A manufacturer uses a machine to make metal rods.The diameter of the rods follow a normal distribution with a mean of 1cm and a standard deviation of 0.02cm
If the standard deviation of the diameters of the rods produced in the process can be adjusted,what should the new standard deviation be so that 90% of the rods produced will have diameters between 0.98cm and 1.02cm
My working is
$ X~(1,σ^2)$
$p(0.98-1/σ < Z < 1.02-1/σ)=0.90$
$P(-0.02/σ < Z < 0.02/σ)= (0.90-0.5)$ $P(-0.02/σ < Z < 0.02/σ)= (0.4)$
FROM THE TABLE
$P(-0.02/σ < Z < 0.02/σ)= (1.28)$
I'm stuck after that...help pls
You made a minor simplification mistake.
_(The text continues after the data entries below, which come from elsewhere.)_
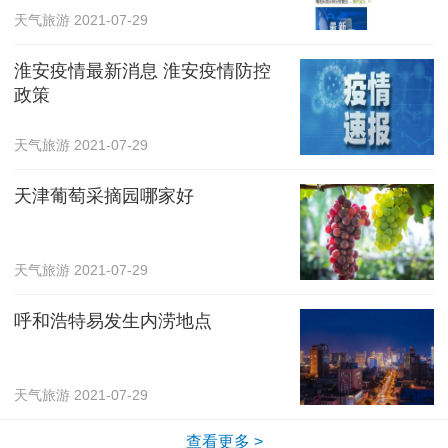
天气旅游
2021-07-29
淮安疫情最新消息 淮安疫情防控
政策
天气旅游
2021-07-29
天津葡萄采摘园哪家好
天气旅游
2021-07-29
呼和浩特易发生内涝地点
天气旅游
2021-07-29
查看更多 >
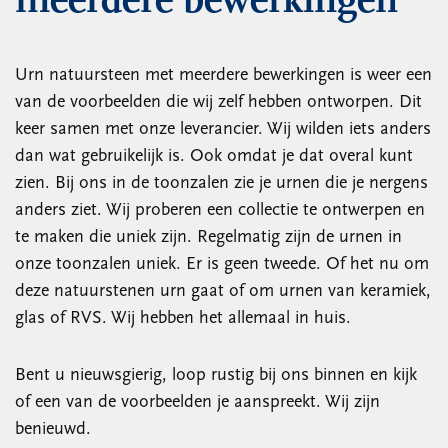
meerdere bewerkingen
Urn natuursteen met meerdere bewerkingen is weer een
van de voorbeelden die wij zelf hebben ontworpen. Dit
keer samen met onze leverancier. Wij wilden iets anders
dan wat gebruikelijk is. Ook omdat je dat overal kunt
zien. Bij ons in de toonzalen zie je urnen die je nergens
anders ziet. Wij proberen een collectie te ontwerpen en
te maken die uniek zijn. Regelmatig zijn de urnen in
onze toonzalen uniek. Er is geen tweede. Of het nu om
deze natuurstenen urn gaat of om urnen van keramiek,
glas of RVS. Wij hebben het allemaal in huis.
Bent u nieuwsgierig, loop rustig bij ons binnen en kijk
of een van de voorbeelden je aanspreekt. Wij zijn
benieuwd.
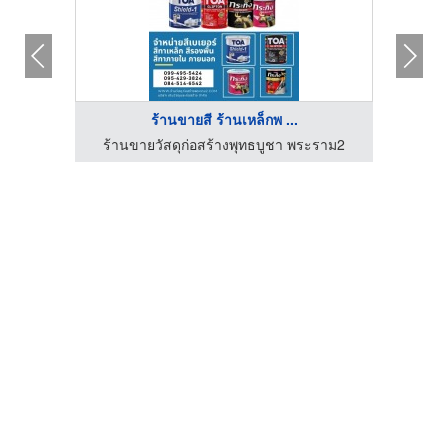
ร้านขายสี ร้านเหล็กพ ...
บริษัท ศรีโสธร อินเตอร์ คอมเมอร์เชียล จำกัด (สาขาฉะเชิงเทรา)
ร้านขายวัสดุก่อสร้างพุทธบูชา พระราม2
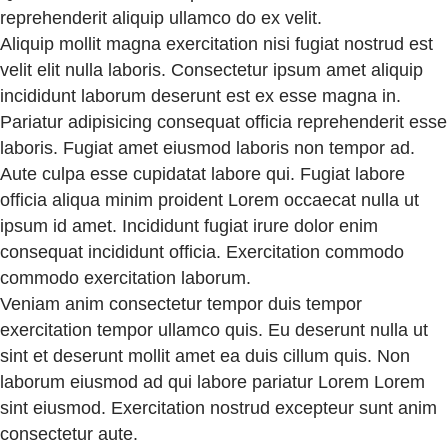
reprehenderit aliquip ullamco do ex velit.
Aliquip mollit magna exercitation nisi fugiat nostrud est
velit elit nulla laboris. Consectetur ipsum amet aliquip
incididunt laborum deserunt est ex esse magna in.
Pariatur adipisicing consequat officia reprehenderit esse
laboris. Fugiat amet eiusmod laboris non tempor ad.
Aute culpa esse cupidatat labore qui. Fugiat labore
officia aliqua minim proident Lorem occaecat nulla ut
ipsum id amet. Incididunt fugiat irure dolor enim
consequat incididunt officia. Exercitation commodo
commodo exercitation laborum.
Veniam anim consectetur tempor duis tempor
exercitation tempor ullamco quis. Eu deserunt nulla ut
sint et deserunt mollit amet ea duis cillum quis. Non
laborum eiusmod ad qui labore pariatur Lorem Lorem
sint eiusmod. Exercitation nostrud excepteur sunt anim
consectetur aute.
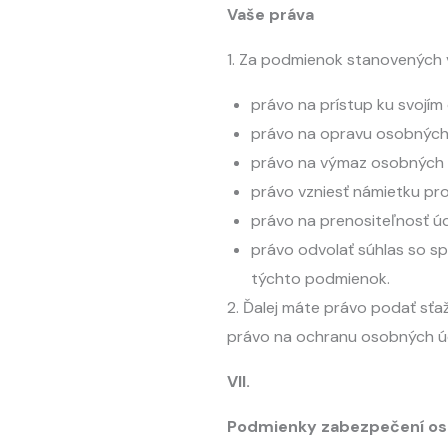
Vaše práva
1. Za podmienok stanovených
právo na prístup ku svojí
právo na opravu osobných
právo na výmaz osobných 
právo vzniesť námietku pr
právo na prenositeľnosť ú
právo odvolať súhlas so sp
týchto podmienok.
2. Ďalej máte právo podať sťa
právo na ochranu osobných ú
VII.
Podmienky zabezpečení os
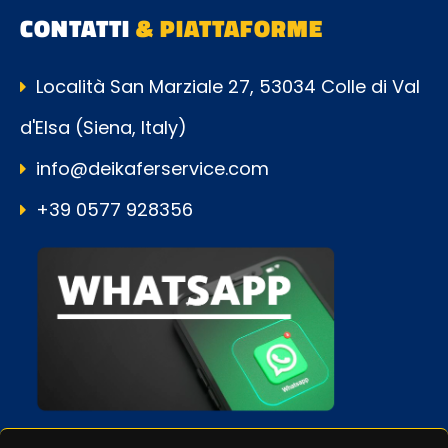
CONTATTI
& PIATTAFORME
Località San Marziale 27, 53034 Colle di Val
d'Elsa (Siena, Italy)
info@deikaferservice.com
+39 0577 928356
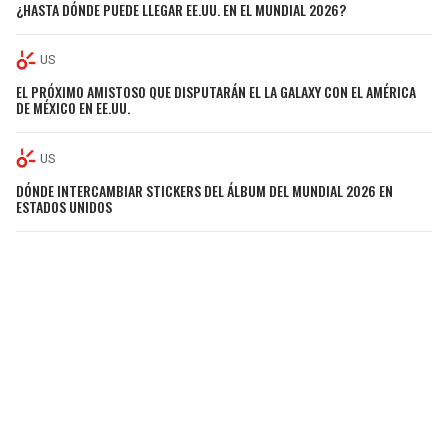
¿HASTA DÓNDE PUEDE LLEGAR EE.UU. EN EL MUNDIAL 2026?
US
EL PRÓXIMO AMISTOSO QUE DISPUTARÁN EL LA GALAXY CON EL AMÉRICA
DE MÉXICO EN EE.UU.
US
DÓNDE INTERCAMBIAR STICKERS DEL ÁLBUM DEL MUNDIAL 2026 EN
ESTADOS UNIDOS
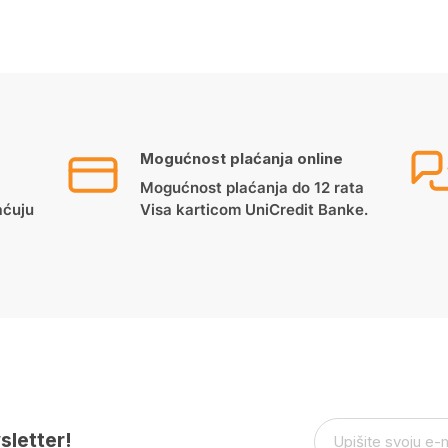
Mogućnost plaćanja online
Mogućnost plaćanja do 12 rata
aćuju
Visa karticom UniCredit Banke.
sletter!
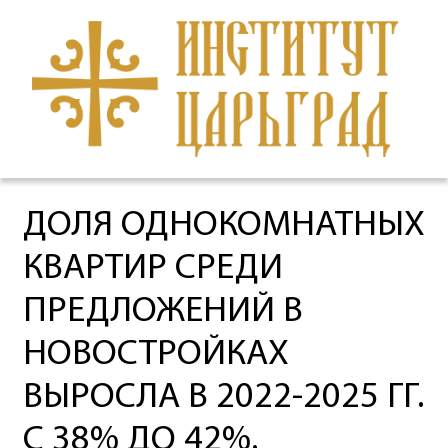
ДОЛЯ ОДНОКОМНАТНЫХ
КВАРТИР СРЕДИ
ПРЕДЛОЖЕНИЙ В
НОВОСТРОЙКАХ
ВЫРОСЛА В 2022-2025 ГГ.
С 38% ДО 42%.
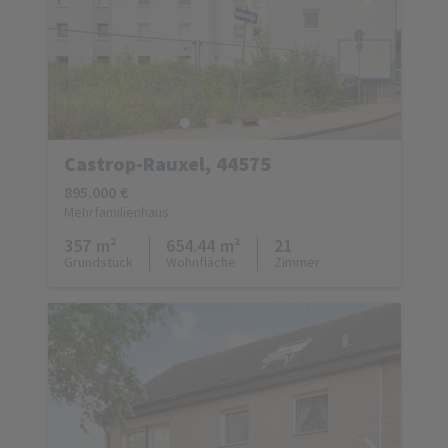
Castrop-Rauxel, 44575
895.000 €
Mehrfamilienhaus
357 m²
654.44 m²
21
Grundstück
Wohnfläche
Zimmer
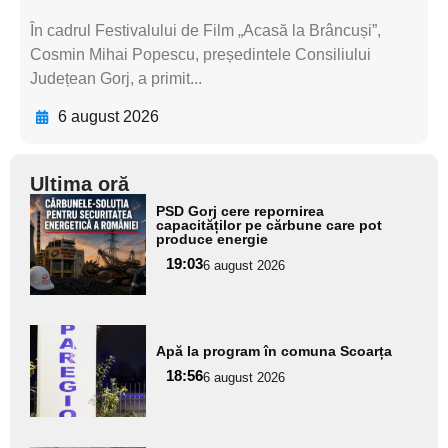
În cadrul Festivalului de Film „Acasă la Brâncuși”,
Cosmin Mihai Popescu, președintele Consiliului
Județean Gorj, a primit...
6 august 2026
Ultima oră
Adaugă
PSD Gorj cere repornirea
aici textul
capacităților pe cărbune care pot
produce energie
pentru
19:03
6 august 2026
subtitlu
Adaugă
Apă la program în comuna Scoarța
aici textul
18:56
pentru
6 august 2026
subtitlu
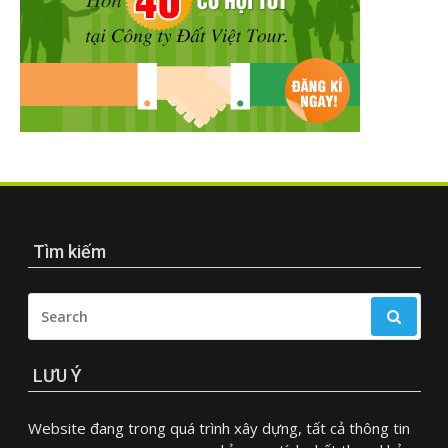
Tìm kiếm
SEARCH
FOR:
LƯU Ý
Website đang trong quá trình xây dựng, tất cả thông tin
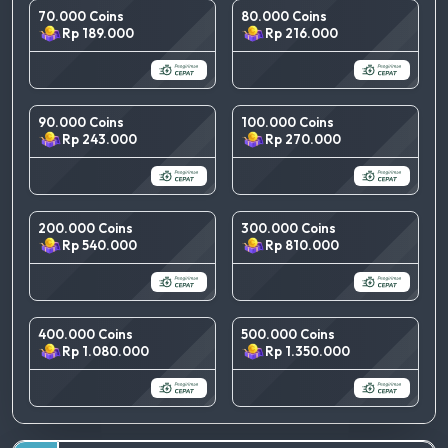
70.000 Coins
80.000 Coins
Rp 189.000
Rp 216.000
90.000 Coins
100.000 Coins
Rp 243.000
Rp 270.000
200.000 Coins
300.000 Coins
Rp 540.000
Rp 810.000
400.000 Coins
500.000 Coins
Rp 1.080.000
Rp 1.350.000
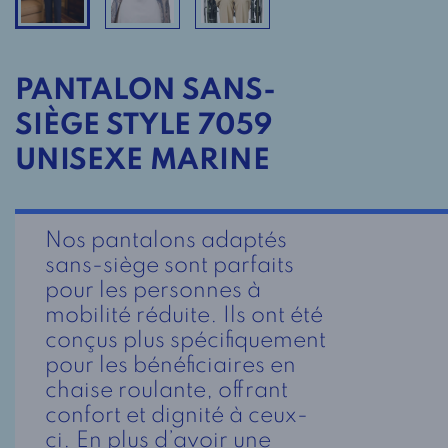
PANTALON SANS-
SIÈGE STYLE 7059
UNISEXE MARINE
Nos pantalons adaptés
sans-siège sont parfaits
pour les personnes à
mobilité réduite. Ils ont été
conçus plus spécifiquement
pour les bénéficiaires en
chaise roulante, offrant
confort et dignité à ceux-
ci. En plus d’avoir une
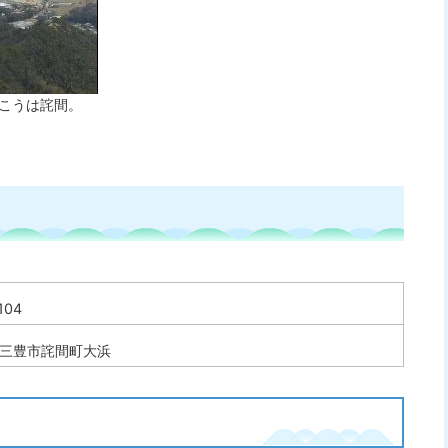
こうは詫間。
104
三豊市詫間町大浜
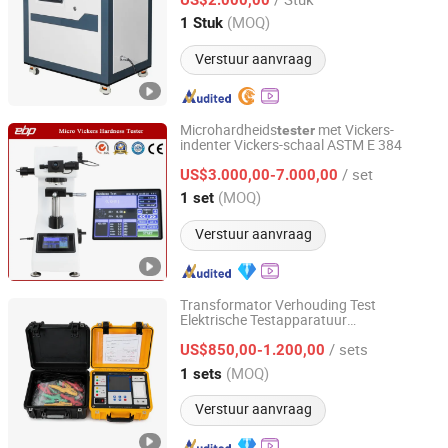
Opaciteit
Tester
Hebei, China
Sinds 2020
(MOQ)
1 Stuk
Verstuur aanvraag
Microhardheids
met Vickers-
tester
indenter Vickers-schaal ASTM E 384
TAIZHOU EBPU PRECISION INSTRUMENTS CO., LTD.
/ set
US$3.000,00-7.000,00
Zhejiang, China
Sinds 2020
(MOQ)
1 set
Verstuur aanvraag
Transformator Verhouding Test
Elektrische Testapparatuur
Wuhan Huayi Electric Power Technology Co., Ltd.
Transformator Wikkeling Weerstand
/ sets
Meter TTR
Verhouding Test
US$850,00-1.200,00
Tester
Apparaat Fabrikant in China
Hubei, China
Sinds 2024
(MOQ)
1 sets
Verstuur aanvraag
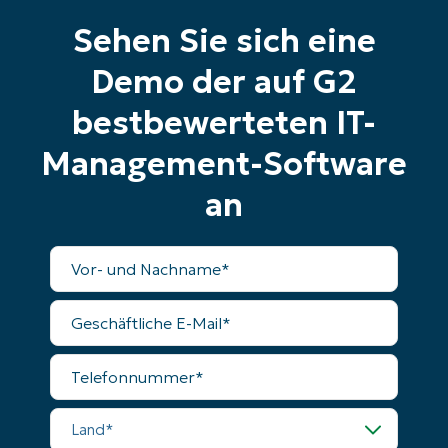
alle Funktionen
First
Sehen Sie sich eine
and
last
name*
Demo der auf G2
Business
email*
bestbewerteten IT-
Phone
Management-Software
number*
an
Land
Vollständiger
Name
Company
name*
Geschäftliche
E-
Mail
Telefonnummer
Land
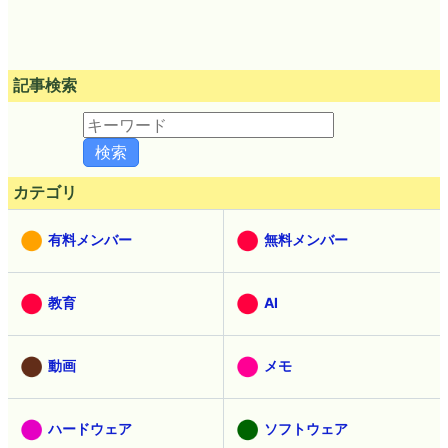
記事検索
カテゴリ
有料メンバー
無料メンバー
教育
AI
動画
メモ
ハードウェア
ソフトウェア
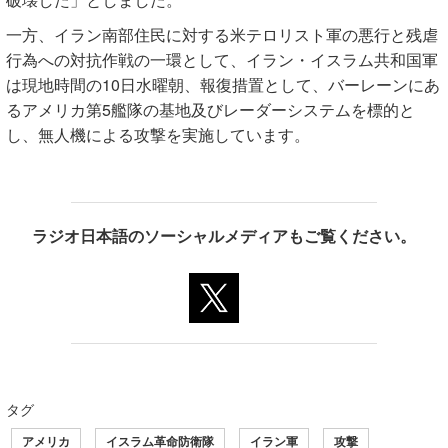
一方、イラン南部住民に対する米テロリスト軍の悪行と残虐
行為への対抗作戦の一環として、イラン・イスラム共和国軍
は現地時間の10日水曜朝、報復措置として、バーレーンにあ
るアメリカ第5艦隊の基地及びレーダーシステムを標的と
し、無人機による攻撃を実施しています。
ラジオ日本語のソーシャルメディアもご覧ください。
タグ
アメリカ
イスラム革命防衛隊
イラン軍
攻撃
With $X\sim N(1,\sigma^2)$ $$ 0.9=Pr(0.98<X\leq 1.02)=Pr\left(\frac{0.98-1}{\sigma}<\frac{X-1}{\sigma}\leq\frac{1.02-1}{\sigma}\right)=Pr\left(\frac{-0.02}\sigma<Z\leq\frac{0.02}{\sigma}\right) $$ where $Z=(X-1)/\sigma$ has a standard normal distribution, the CDF of which we denote by $\Phi$. Then, $$ 0.9=\Phi(0.02/\sigma)-\Phi(-0.02/\sigma)=\Phi(0.02/\sigma)-(1-\Phi(0.02/\sigma))=2\Phi(0.02/\sigma)-1 $$ so that $$ \Phi(0.02/\sigma)=0.95. $$ Now look up $0.02/\sigma$ from a table.